- AIM OF THE TASK
Repeat the lines of the listing below exactly, starting at the line that contains "4階 / 19.60坪(64.80㎡)" and running through the last line, both included, and only those.

___ EXERCISE MATERIAL

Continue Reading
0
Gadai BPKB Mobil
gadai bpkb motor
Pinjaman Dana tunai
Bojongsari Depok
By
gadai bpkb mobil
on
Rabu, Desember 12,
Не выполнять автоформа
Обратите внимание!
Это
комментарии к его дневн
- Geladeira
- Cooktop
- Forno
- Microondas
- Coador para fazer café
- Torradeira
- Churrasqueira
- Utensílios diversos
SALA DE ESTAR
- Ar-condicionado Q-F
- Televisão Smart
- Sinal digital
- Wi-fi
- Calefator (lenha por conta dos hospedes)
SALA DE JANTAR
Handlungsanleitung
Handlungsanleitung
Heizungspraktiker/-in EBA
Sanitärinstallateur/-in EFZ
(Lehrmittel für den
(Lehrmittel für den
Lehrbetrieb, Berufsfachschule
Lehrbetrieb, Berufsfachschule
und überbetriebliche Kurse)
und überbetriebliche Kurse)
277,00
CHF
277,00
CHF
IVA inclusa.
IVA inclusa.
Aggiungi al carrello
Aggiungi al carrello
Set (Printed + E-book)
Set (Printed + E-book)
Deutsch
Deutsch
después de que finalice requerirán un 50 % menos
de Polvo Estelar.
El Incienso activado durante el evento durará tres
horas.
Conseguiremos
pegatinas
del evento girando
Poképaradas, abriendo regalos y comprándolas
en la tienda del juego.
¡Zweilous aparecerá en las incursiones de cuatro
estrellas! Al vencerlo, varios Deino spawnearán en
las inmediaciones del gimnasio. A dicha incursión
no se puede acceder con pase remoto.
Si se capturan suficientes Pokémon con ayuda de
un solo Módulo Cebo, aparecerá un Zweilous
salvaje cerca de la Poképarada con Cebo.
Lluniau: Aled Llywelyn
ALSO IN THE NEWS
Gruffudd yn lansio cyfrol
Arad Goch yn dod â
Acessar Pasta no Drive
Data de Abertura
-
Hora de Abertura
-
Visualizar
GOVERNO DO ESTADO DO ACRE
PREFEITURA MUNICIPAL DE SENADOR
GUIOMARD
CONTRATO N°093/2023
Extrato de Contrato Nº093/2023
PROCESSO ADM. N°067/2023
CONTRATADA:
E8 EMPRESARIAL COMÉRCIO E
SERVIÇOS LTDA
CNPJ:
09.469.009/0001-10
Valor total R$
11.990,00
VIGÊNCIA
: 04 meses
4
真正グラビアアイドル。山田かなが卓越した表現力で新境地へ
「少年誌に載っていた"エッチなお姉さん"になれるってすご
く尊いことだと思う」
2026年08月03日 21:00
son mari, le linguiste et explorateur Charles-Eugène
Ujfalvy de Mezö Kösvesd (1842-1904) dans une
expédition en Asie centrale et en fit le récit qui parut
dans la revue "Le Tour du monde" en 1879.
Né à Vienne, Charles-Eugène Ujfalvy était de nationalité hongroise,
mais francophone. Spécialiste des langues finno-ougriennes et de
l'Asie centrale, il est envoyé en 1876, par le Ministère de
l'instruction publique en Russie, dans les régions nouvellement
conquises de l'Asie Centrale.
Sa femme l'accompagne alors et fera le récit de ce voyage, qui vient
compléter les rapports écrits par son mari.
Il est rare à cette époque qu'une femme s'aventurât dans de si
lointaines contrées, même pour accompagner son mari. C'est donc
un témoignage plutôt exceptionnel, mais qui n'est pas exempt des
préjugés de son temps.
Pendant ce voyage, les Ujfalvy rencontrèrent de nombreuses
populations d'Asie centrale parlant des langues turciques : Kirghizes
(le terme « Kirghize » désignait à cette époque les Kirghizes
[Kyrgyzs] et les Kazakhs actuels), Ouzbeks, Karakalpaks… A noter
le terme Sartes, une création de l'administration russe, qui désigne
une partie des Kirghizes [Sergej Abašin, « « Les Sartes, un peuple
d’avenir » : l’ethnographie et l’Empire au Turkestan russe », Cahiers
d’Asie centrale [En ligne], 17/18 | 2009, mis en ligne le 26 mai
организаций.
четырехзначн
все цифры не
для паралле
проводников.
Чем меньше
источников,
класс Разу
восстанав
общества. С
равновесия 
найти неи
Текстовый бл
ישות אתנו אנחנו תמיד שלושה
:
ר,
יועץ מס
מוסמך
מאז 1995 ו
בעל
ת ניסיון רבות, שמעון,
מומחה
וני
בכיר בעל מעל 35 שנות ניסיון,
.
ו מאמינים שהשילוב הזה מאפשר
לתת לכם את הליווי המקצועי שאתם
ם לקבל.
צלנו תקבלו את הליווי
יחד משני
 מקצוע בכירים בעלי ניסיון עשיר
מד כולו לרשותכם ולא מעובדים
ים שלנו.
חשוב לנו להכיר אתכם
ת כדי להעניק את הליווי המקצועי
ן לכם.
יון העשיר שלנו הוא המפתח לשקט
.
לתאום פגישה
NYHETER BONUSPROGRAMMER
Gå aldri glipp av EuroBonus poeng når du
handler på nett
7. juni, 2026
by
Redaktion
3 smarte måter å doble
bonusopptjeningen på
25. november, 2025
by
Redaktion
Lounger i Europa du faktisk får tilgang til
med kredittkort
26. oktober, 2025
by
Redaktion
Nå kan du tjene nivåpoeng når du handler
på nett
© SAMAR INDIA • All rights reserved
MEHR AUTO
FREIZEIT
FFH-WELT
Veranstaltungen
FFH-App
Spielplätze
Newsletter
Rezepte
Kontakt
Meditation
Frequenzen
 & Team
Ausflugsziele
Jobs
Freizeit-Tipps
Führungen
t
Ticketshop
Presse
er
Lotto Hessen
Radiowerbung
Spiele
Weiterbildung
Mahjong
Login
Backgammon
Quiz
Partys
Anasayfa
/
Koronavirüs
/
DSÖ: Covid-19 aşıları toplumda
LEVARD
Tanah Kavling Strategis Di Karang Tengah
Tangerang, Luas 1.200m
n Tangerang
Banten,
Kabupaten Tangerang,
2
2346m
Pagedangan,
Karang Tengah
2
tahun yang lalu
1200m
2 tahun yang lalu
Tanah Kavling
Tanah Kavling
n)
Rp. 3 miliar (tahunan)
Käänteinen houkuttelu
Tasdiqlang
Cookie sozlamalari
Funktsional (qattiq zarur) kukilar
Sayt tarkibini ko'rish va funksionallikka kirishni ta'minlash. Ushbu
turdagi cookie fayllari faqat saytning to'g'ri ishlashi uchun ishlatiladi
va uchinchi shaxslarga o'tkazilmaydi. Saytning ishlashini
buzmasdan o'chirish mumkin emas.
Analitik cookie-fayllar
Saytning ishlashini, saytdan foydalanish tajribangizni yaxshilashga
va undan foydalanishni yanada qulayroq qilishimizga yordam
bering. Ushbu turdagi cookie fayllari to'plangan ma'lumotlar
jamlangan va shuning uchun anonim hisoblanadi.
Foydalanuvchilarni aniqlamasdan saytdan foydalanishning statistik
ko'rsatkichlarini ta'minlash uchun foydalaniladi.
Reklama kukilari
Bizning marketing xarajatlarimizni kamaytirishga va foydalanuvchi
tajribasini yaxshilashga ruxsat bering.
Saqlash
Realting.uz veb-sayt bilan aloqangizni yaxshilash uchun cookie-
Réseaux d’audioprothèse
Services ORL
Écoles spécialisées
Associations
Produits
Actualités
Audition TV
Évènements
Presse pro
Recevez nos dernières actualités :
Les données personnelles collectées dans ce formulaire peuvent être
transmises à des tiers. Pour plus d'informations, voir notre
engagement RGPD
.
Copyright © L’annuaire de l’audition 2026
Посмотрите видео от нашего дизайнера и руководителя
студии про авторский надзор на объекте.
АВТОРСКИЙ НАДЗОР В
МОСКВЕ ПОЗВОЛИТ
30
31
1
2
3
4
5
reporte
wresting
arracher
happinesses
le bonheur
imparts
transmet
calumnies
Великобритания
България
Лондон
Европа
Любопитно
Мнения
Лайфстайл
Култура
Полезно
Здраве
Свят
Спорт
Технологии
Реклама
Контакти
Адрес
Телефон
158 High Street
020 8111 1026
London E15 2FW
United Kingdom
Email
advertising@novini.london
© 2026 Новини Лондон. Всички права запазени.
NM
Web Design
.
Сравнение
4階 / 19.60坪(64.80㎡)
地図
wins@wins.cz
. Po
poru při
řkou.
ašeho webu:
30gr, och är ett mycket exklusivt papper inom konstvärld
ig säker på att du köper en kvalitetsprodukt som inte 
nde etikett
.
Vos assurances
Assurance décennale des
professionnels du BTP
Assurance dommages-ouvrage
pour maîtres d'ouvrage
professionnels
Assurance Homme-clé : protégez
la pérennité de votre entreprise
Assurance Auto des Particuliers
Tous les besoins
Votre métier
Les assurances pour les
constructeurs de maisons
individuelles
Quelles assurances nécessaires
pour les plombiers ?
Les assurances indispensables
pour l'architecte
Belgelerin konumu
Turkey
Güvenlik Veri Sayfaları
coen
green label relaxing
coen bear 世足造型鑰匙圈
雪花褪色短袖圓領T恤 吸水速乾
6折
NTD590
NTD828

______

- EXERCISE ANSWER
4階 / 19.60坪(64.80㎡)
地図
wins@wins.cz
. Po
poru při
řkou.
ašeho webu:
30gr, och är ett mycket exklusivt papper inom konstvärld
ig säker på att du köper en kvalitetsprodukt som inte 
nde etikett
.
Vos assurances
Assurance décennale des
professionnels du BTP
Assurance dommages-ouvrage
pour maîtres d'ouvrage
professionnels
Assurance Homme-clé : protégez
la pérennité de votre entreprise
Assurance Auto des Particuliers
Tous les besoins
Votre métier
Les assurances pour les
constructeurs de maisons
individuelles
Quelles assurances nécessaires
pour les plombiers ?
Les assurances indispensables
pour l'architecte
Belgelerin konumu
Turkey
Güvenlik Veri Sayfaları
coen
green label relaxing
coen bear 世足造型鑰匙圈
雪花褪色短袖圓領T恤 吸水速乾
6折
NTD590
NTD828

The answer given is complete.